Optimizing Optoelectronic Properties of Perovskite Absorber Material via Ambient Compositional Engineering with Potassium (K) and Tin (Sn) /

Abstract

Perovskite solar cells (PSC) have proved to be an ideal candidate for next-generation photovoltaic technology because of their exceptional light-harvesting properties and cost effectiveness. Perovskite absorber layer as a heart of the PV cells plays a vital role in determining the overall efficiency of these solar cells but lead toxicity and Sn oxidation are a major hurdle in the way.
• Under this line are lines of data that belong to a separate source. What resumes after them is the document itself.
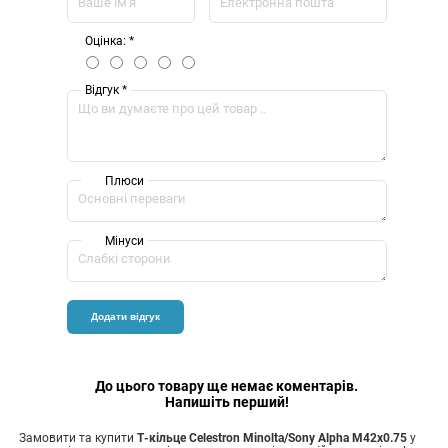
Оцінка: *
Відгук *
Плюси
Мінуси
До цього товару ще немає коментарів.
Напишіть перший!
Замовити та купити
Т-кільце Celestron Minolta/Sony Alpha М42x0.75
у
In this study, we focus on exploring the potential of mixed cation i.e., Sn-Pb based perovskite absorber layers, which have shown significant progress in recent research. Through systematic experimentation, we investigated the influence of doping potassium (K) and tin (Sn) in the A and B sites of MAPbI3, respectively, to reduce Sn vacancies and increase the light absorption and film stability. The bandgap bowing has been achieved by successfully incorporating K and Sn in the lattice, enhancing the light absorption capability. Moreover, we used Sn powder as an additive to investigate its role in enhancing the stability of perovskite films. The addition of Sn powder led to a more uniform and high quality perovskite film, with improved optoelectronic properties. Our research carefully analyzed the role of Sn-Pb based perovskite absorber layers and demonstrates the potential of potassium and tin doping in further improving the performance of perovskite solar cells. The results gathered from this research attempts to advance perovskite technology, opening the way for more efficient and sustainable solar energy harvesting devices.